そして、これらはその手腕によって、案件の成否が左右されるほど重要なものである。よく聞く地味であるあるな厄介ごとほど、根が深くてタチが悪いものなのである。
実は自分が社会人としてバリューを発揮しているのはこういった部分も大きくて、なかなかシステマティックに解き解せない状況で、感覚的になんとなくうまく調整できてしまうのが大きな武器となっている。顧客をなだめたりすかしたり、あるいはこれしかないという方法に割り切って攻めていくことで、わりと良い感じに終わらせることができる(そして、ここがミソなのだが、きっと本当の意味でベストなやり方ではない!)のが、ウリになっているのである。

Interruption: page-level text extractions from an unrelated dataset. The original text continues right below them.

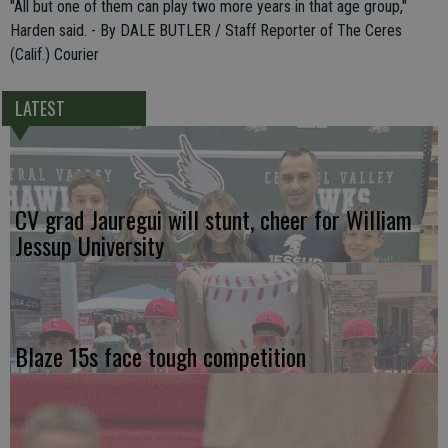
"All but one of them can play two more years in that age group,"
Harden said. - By DALE BUTLER / Staff Reporter of The Ceres
(Calif.) Courier
LATEST
CV grad Jauregui will stunt, cheer for William
Jessup University
Blaze 15s face tough competition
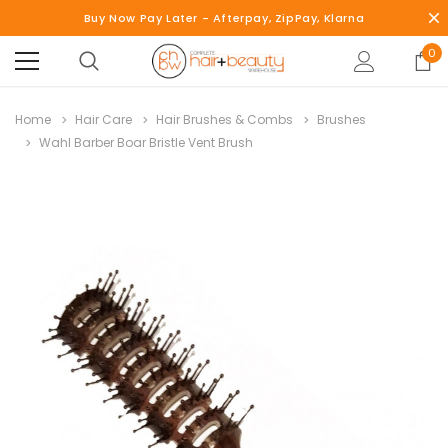
Buy Now Pay Later - Afterpay, ZipPay, Klarna
0
Home
Hair Care
Hair Brushes & Combs
Brushes
Wahl Barber Boar Bristle Vent Brush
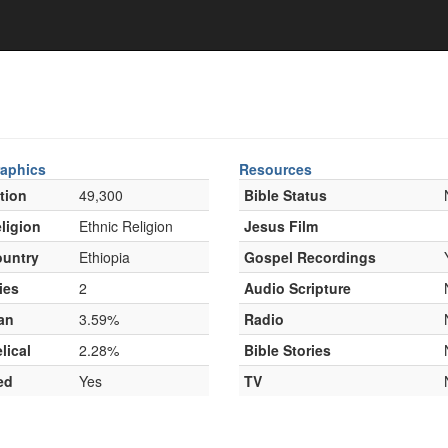
aphics
Resources
tion
49,300
Bible Status
ligion
Ethnic Religion
Jesus Film
untry
Ethiopia
Gospel Recordings
ies
2
Audio Scripture
an
3.59%
Radio
lical
2.28%
Bible Stories
ed
Yes
TV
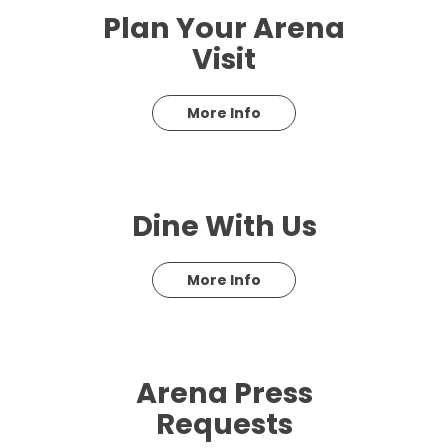
Plan Your Arena
Visit
More Info
Dine With Us
More Info
Arena Press
Requests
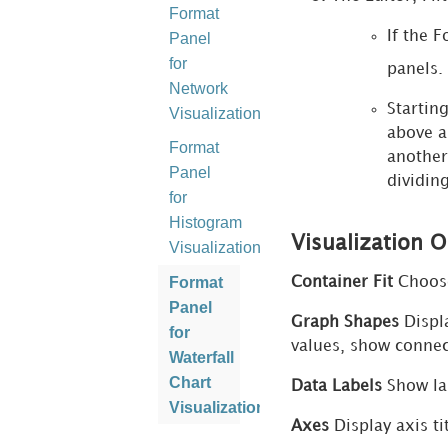
Format
If the 
Panel
for
panels.
Network
Startin
Visualizations
above a
Format
another
Panel
dividin
for
Histogram
Visualization 
Visualizations
Format
Container Fit
Choose 
Panel
Graph Shapes
Displa
for
values, show connect
Waterfall
Chart
Data Labels
Show lab
Visualizations
Axes
Display axis tit
Format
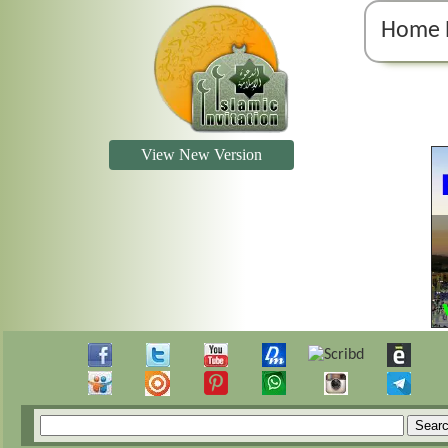
Home 
View New Version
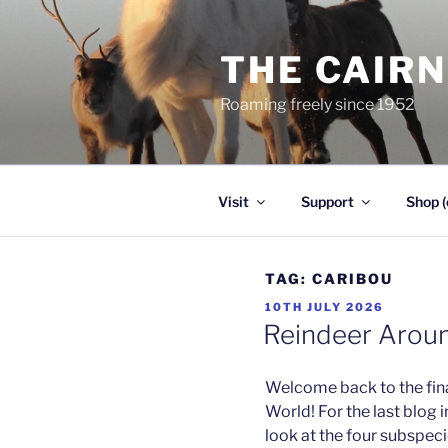
Skip
to
THE CAIR
content
Roaming freely since 1952
Visit
Support
Shop (
TAG:
CARIBOU
POSTED
10TH JULY 2026
ON
Reindeer Aroun
Welcome back to the fina
World! For the last blog i
look at the four subspec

最初の頃は、ロジカルシンキングを頑張ってやってみるけど、なんか合意形成が得られない……みたいなことが多かった記憶がある。恋愛を中心としたいろんな人との交流のなかで、「他者が満足しなくても、納得するのはどういうラインであるか」だったり「期待値が高いときにそれなりのものを持っていっても喜ばれないが、期待値が低ければそこそこのものでも喜んでもらえる、という期待値コントロールを頑張る」ということの重要性を、仕事に転用できるようになってからうまく行きだしたような気がする。
こういった「調整スキルが上がった99のきっかけ」みたいな本を出すと、売れるかもしれない。ワンチャン、マーフィーの法則を越えるかもしれない。
大人になる=調整力を身につけること?
それにしてもビジネスにおいて「この件、調整しといて」「自分が調整しときます」「ここは調整ですね」って感じで、何でもかんでもチョーセイと言われる。そもそもチョーセイって何なんだ。とりあえずめんどくさいことを片付けといて、くらいのニュアンスで言ってる感じもするよな(笑)。
そしてadjustという言葉で連想することはもうひとつ、特定の状況における身のこなし方についてである。
身のまわりの人たちを見ていると、20代の頃はそれなりに尖っていた人たちも、30代になるとそれなりに状況に対応できるようになっていった人が多い印象を持つ。もちろん自分だってそうで、昔は理由なくムカついて噛み付いていたようなことがどうでも良くなって、その場がスッと通りすぎるなら、スルーしたり、適当に合わせることができるシーンがかつてよりも多くなった気がしている。ある意味では成長であり、ある意味では感情とプライドの劣化と言えるだろう。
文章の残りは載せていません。